== THE DATA ==
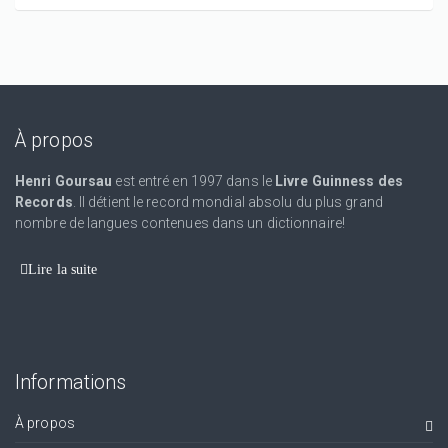
À propos
Henri Goursau
est entré en 1997 dans le
Livre Guinness des
Records
. Il détient le record mondial absolu du plus grand
nombre de langues contenues dans un dictionnaire!
Lire la suite
Informations
À propos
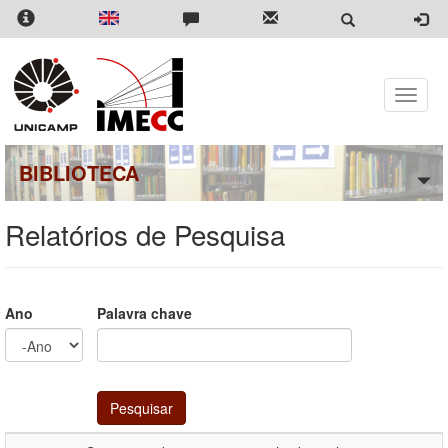
Pular
para
o
conteúdo
principal
Toggle
naviga
BIBLIOTECA
Relatórios de Pesquisa
Ano
Palavra chave
Ano
Ano
Pesquisar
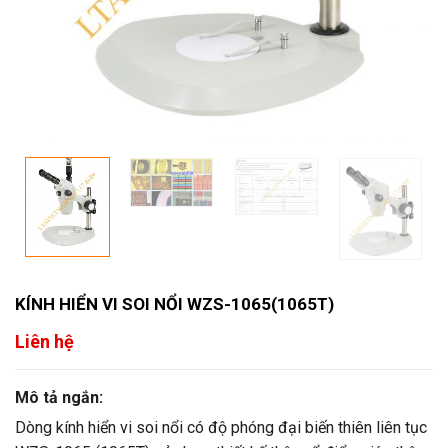
KÍNH HIỂN VI SOI NỔI WZS-1065(1065T)
Liên hệ
Mô tả ngắn:
Dòng kính hiển vi soi nổi có độ phóng đại biến thiên liên tục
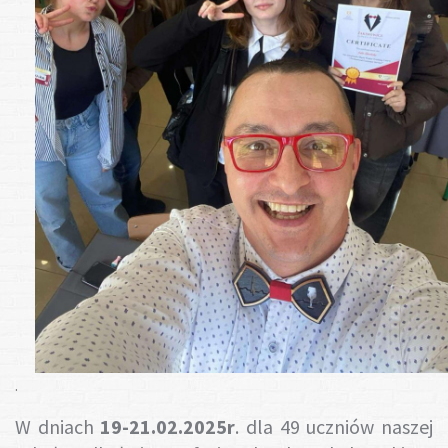
Gotuj z nami
.
W dniach
19-21.02.2025r
. dla 49 uczniów naszej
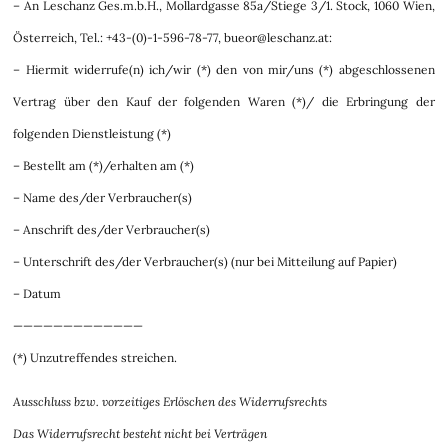
– An Leschanz Ges.m.b.H., Mollardgasse 85a/Stiege 3/1. Stock, 1060 Wien,
Österreich, Tel.: +43-(0)-1-596-78-77, bueor@leschanz.at:
– Hiermit widerrufe(n) ich/wir (*) den von mir/uns (*) abgeschlossenen
Vertrag über den Kauf der folgenden Waren (*)/ die Erbringung der
folgenden Dienstleistung (*)
– Bestellt am (*)/erhalten am (*)
– Name des/der Verbraucher(s)
– Anschrift des/der Verbraucher(s)
– Unterschrift des/der Verbraucher(s) (nur bei Mitteilung auf Papier)
– Datum
—————————————
(*) Unzutreffendes streichen.
Ausschluss bzw. vorzeitiges Erlöschen des Widerrufsrechts
Das Widerrufsrecht besteht nicht bei Verträgen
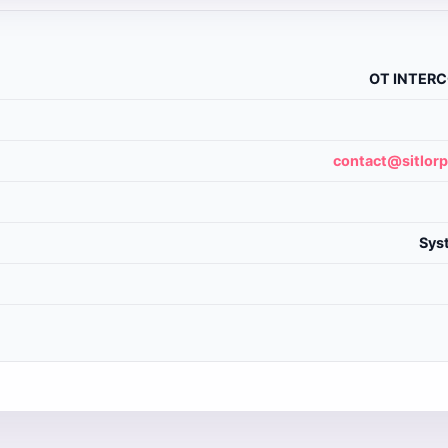
OT INTERC
contact@sitlor
Syst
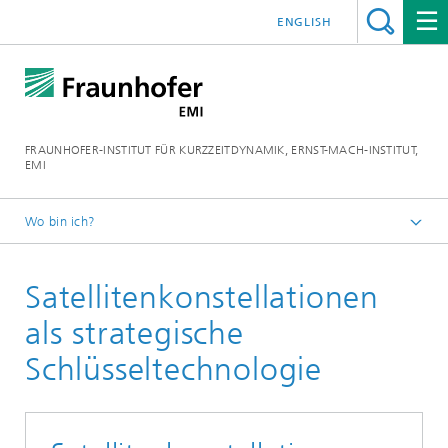
ENGLISH
FRAUNHOFER-INSTITUT FÜR KURZZEITDYNAMIK, ERNST-MACH-INSTITUT,
EMI
Wo bin ich?
Home
Satellitenkonstellationen
Geschäftsfelder
Forschung
als strategische
Schlüsseltechnologie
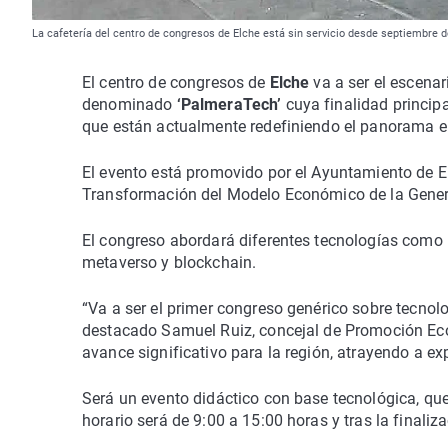
La cafetería del centro de congresos de Elche está sin servicio desde septiembre 
El centro de congresos de
Elche
va a ser el escena
denominado
‘PalmeraTech’
cuya finalidad principa
que están actualmente redefiniendo el panorama em
El evento está promovido por el Ayuntamiento de El
Transformación del Modelo Económico de la Genera
El congreso abordará diferentes tecnologías como la 
metaverso y blockchain.
“Va a ser el primer congreso genérico sobre tecnolog
destacado Samuel Ruiz, concejal de Promoción Eco
avance significativo para la región, atrayendo a e
Será un evento didáctico con base tecnológica, qu
horario será de 9:00 a 15:00 horas y tras la finali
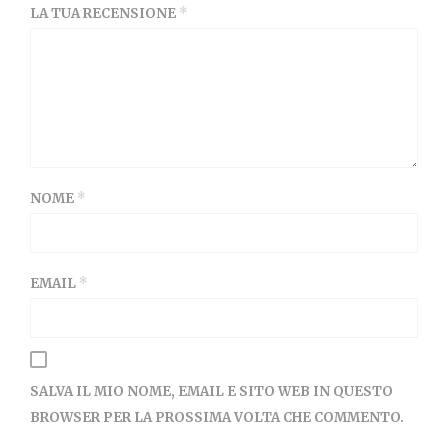
LA TUA RECENSIONE
*
NOME
*
EMAIL
*
SALVA IL MIO NOME, EMAIL E SITO WEB IN QUESTO
BROWSER PER LA PROSSIMA VOLTA CHE COMMENTO.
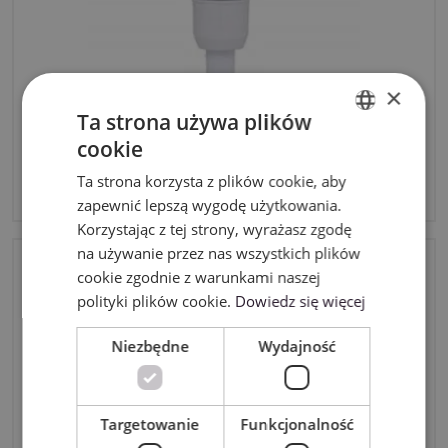
×
Ta strona używa plików
cookie
Auto uchwyt noża do cienkich tkanin Brother SDX
ENGLISH
Ta strona korzysta z plików cookie, aby
150,00zł
POLISH
brutto
zapewnić lepszą wygodę użytkowania.
Korzystając z tej strony, wyrażasz zgodę
na używanie przez nas wszystkich plików
cookie zgodnie z warunkami naszej
polityki plików cookie.
Dowiedz się więcej
Niezbędne
Wydajność
Targetowanie
Funkcjonalność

== HOW TO COMPLETE THIS TASK ==
Identify the lines in the entries that hold "Elche" and return each one.

== RESPONSE TO THIS EXERCISE ==
La cafetería del centro de congresos de Elche está sin servicio desde septiembre 
Elche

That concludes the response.